Philip Morris et British American Tobacco menacés

Les cantons de Neuchâtel et du Jura sont directement concernés par l’accord de libre-échange agricole en négociation avec l’Union européenne. Leurs plus gros contribuables, Philip Morris et British American Tobacco, vont peut-être devoir restreindre leurs activités sur le sol suisse.

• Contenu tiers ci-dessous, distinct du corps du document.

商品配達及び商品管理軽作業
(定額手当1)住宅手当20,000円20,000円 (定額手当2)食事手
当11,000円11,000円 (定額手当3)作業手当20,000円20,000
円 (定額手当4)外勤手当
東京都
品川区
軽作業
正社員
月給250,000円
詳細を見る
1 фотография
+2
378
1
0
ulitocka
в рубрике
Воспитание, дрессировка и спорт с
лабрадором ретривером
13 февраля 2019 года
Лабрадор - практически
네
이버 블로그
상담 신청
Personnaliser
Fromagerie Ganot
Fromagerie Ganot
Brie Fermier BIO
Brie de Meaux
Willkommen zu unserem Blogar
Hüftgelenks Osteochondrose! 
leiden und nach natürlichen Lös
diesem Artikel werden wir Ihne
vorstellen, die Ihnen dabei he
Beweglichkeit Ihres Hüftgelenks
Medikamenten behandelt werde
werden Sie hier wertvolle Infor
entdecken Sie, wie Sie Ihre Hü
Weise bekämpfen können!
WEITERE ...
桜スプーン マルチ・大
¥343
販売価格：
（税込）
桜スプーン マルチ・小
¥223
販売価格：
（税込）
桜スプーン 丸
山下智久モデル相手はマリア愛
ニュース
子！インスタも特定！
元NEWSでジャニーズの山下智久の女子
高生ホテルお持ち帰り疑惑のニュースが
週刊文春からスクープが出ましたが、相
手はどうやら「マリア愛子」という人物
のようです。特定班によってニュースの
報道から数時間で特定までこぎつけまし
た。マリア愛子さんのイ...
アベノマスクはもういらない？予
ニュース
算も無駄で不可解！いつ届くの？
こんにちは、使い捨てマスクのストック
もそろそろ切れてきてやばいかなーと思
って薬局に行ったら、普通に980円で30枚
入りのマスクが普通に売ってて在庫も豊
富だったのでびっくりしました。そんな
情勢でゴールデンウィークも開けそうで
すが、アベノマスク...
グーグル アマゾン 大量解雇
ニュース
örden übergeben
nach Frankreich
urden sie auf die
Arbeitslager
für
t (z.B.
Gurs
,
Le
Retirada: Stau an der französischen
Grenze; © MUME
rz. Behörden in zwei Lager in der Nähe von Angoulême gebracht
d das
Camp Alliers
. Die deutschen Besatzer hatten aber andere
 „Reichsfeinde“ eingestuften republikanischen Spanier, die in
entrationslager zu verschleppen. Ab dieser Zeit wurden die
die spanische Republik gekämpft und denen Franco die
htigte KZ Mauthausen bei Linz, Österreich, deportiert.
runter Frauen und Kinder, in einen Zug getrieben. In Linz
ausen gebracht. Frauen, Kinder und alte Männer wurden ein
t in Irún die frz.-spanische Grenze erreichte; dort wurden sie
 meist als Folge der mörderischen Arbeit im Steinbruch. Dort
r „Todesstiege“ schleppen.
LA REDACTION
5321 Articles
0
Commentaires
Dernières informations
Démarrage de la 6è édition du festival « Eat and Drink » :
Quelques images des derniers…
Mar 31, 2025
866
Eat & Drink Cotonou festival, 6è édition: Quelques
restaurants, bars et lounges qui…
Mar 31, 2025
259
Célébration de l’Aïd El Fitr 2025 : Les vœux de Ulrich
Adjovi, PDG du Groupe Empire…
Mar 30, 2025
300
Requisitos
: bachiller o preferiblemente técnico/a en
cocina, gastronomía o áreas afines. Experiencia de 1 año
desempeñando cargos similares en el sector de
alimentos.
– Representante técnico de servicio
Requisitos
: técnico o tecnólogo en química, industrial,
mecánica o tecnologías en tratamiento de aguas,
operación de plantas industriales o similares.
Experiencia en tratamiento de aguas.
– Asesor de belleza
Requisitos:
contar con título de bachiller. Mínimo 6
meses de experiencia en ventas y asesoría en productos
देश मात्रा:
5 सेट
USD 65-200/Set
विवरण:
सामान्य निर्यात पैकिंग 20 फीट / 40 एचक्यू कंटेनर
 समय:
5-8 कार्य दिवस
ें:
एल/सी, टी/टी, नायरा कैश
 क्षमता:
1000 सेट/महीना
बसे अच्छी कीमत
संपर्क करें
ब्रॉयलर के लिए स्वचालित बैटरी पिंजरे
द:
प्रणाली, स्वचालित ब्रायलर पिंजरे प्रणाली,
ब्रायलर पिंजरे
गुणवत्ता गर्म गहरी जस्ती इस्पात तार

En effet, l’accord de libre-échange agricole comprend tout un pan sanitaire qui interdit la production de cigarettes particulièrement nocives, contenant plus de 10 mg de goudron, 1 mg de nicotine et 10% de monoxyde de carbone. Une grande part des cigarettes fabriquées par Philip Morris et BAT dépassent ces normes et est destinée au marché asiatique et du Moyen-Orient.
 
 
Emplois en danger
 
Si l’accord de libre-échange agricole est conclu tel quel, les cigarettiers suisses pourraient délocaliser leur production hors de l’Europe. Environ 3000 emplois sont menacés, dont 800 dans le canton de Neuchâtel.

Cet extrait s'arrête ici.